逆プロポーズではじまる交際0日婚! 〜狙うのは脚本家としての成功とXXX
 昨夜、部屋に戻った覚えもないし、服を脱いだりシーツを敷いたりした記憶も、まるでない。

 服にいたっては、もし自分で脱いだとしたら、そこら辺に投げ捨ててあるはず。ハンガーに吊るしてあるわけがない。

 一連の行動を、私がやっていないのであれば、やってくれたと思われる人は……ただひとり。

 ……やっちゃった、私。

 私はしばらく頭を抱えたあと、コソコソとバスルームへ行った。

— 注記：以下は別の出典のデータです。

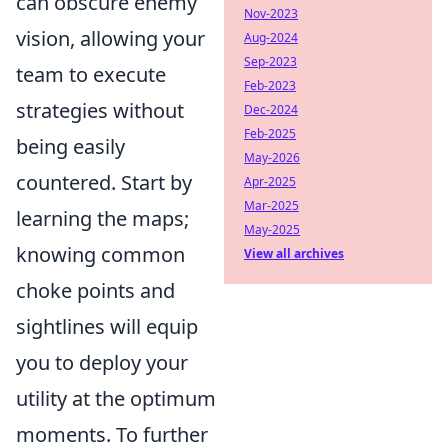
can obscure enemy
Nov-2023
vision, allowing your
Aug-2024
Sep-2023
team to execute
Feb-2023
strategies without
Dec-2024
Feb-2025
being easily
May-2026
countered. Start by
Apr-2025
Mar-2025
learning the maps;
May-2025
knowing common
View all archives
choke points and
sightlines will equip
you to deploy your
utility at the optimum
moments. To further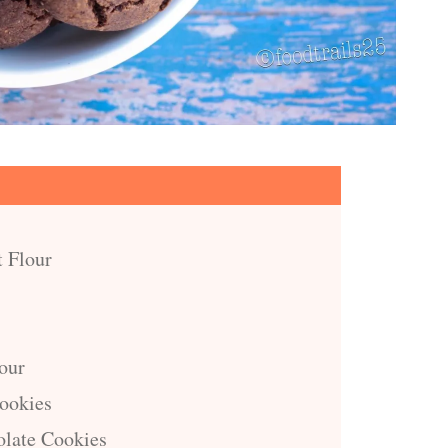
t Flour
our
Cookies
late Cookies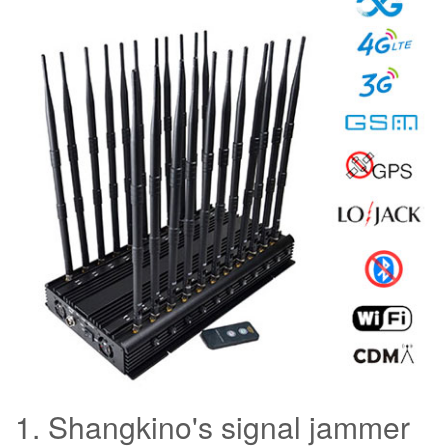
1. Shangkino's signal jammer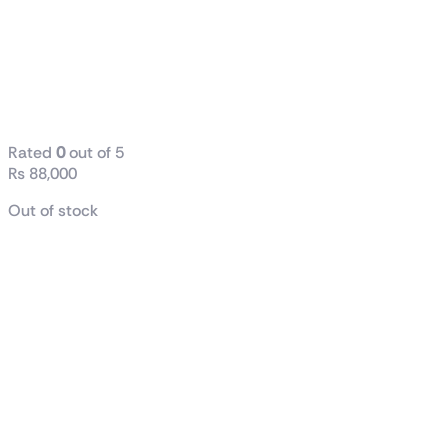
Cores + 8 E-
Cores) 30M
Cache, Up To
5.4 GHz Tray
Rated
0
out of 5
₨
88,000
Out of stock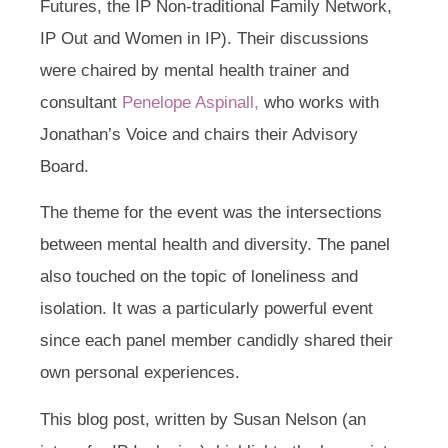
Futures, the IP Non-traditional Family Network,
IP Out and Women in IP). Their discussions
were chaired by mental health trainer and
consultant
Penelope Aspinall,
who works with
Jonathan’s Voice and chairs their Advisory
Board.
The theme for the event was the intersections
between mental health and diversity. The panel
also touched on the topic of loneliness and
isolation. It was a particularly powerful event
since each panel member candidly shared their
own personal experiences.
This blog post, written by Susan Nelson (an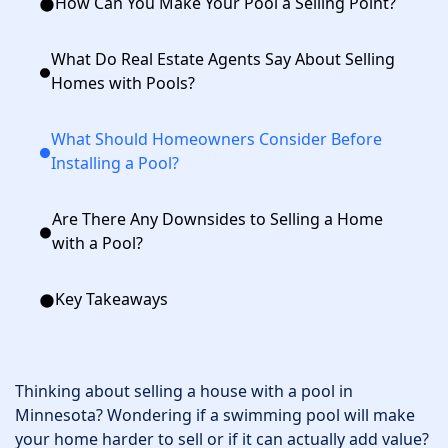
How Can You Make Your Pool a Selling Point?
What Do Real Estate Agents Say About Selling
Homes with Pools?
What Should Homeowners Consider Before
Installing a Pool?
Are There Any Downsides to Selling a Home
with a Pool?
Key Takeaways
Thinking about selling a house with a pool in
Minnesota? Wondering if a swimming pool will make
your home harder to sell or if it can actually add value?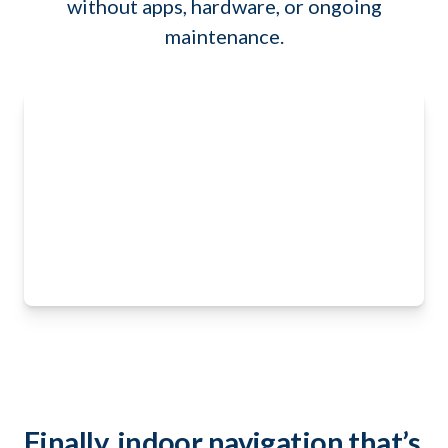
without apps, hardware, or ongoing
maintenance.
Finally, indoor navigation that’s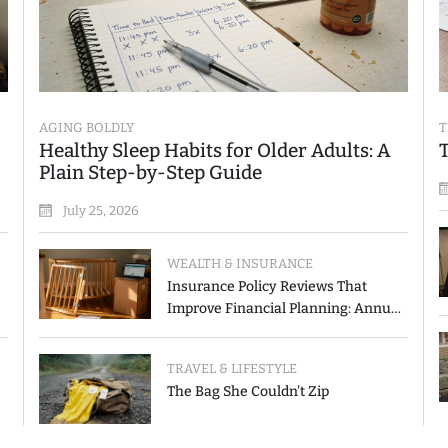
AGING BOLDLY
T
Healthy Sleep Habits for Older Adults: A
Plain Step-by-Step Guide
July 25, 2026
WEALTH & INSURANCE
Insurance Policy Reviews That
Improve Financial Planning: Annual
Checkup vs. Event-Triggered Review
TRAVEL & LIFESTYLE
The Bag She Couldn't Zip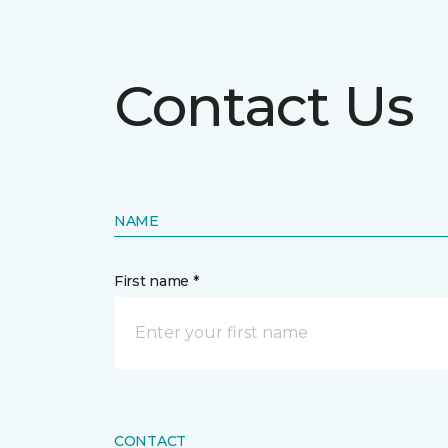
Contact Us
NAME
First name *
CONTACT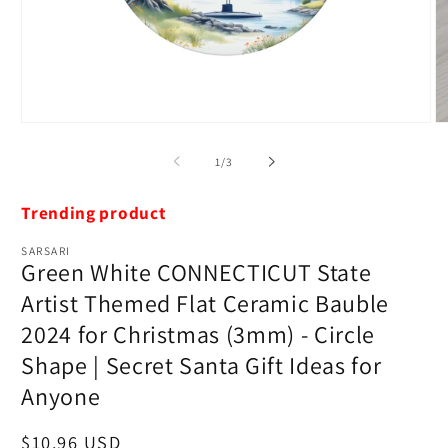
Open
O
media
m
1
2
of
1
/
3
in
in
modal
m
Trending product
SARSARI
Green White CONNECTICUT State
Artist Themed Flat Ceramic Bauble
2024 for Christmas (3mm) - Circle
Shape | Secret Santa Gift Ideas for
Anyone
Regular
$10.96 USD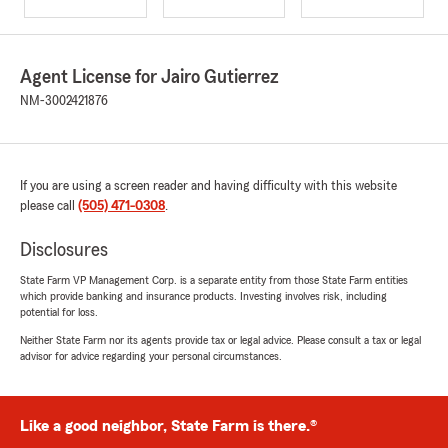
Agent License for Jairo Gutierrez
NM-3002421876
If you are using a screen reader and having difficulty with this website
please call
(505) 471-0308
.
Disclosures
State Farm VP Management Corp. is a separate entity from those State Farm entities
which provide banking and insurance products. Investing involves risk, including
potential for loss.
Neither State Farm nor its agents provide tax or legal advice. Please consult a tax or legal
advisor for advice regarding your personal circumstances.
Like a good neighbor, State Farm is there.®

とにかく頭を冷やそうと、低温に設定したシャワーを浴びる。

「自由に使って」と言われた厚手のタオルはとってもフカフカで、太陽をたっぷり浴びた生成りの香りがした。

 この匂い……。

 この匂いのする何かを、昨夜、抱きしめた覚えがある。

 タオルじゃない、どう考えても人だった。「いい匂い」とか言いながら、クンクンした記憶すらある。

 私は再び真っ青になって、タオルを抱きしめたままその場に座り込んだ。

 うわー、もう言い逃れできないくらいに変態さん認定だ、私。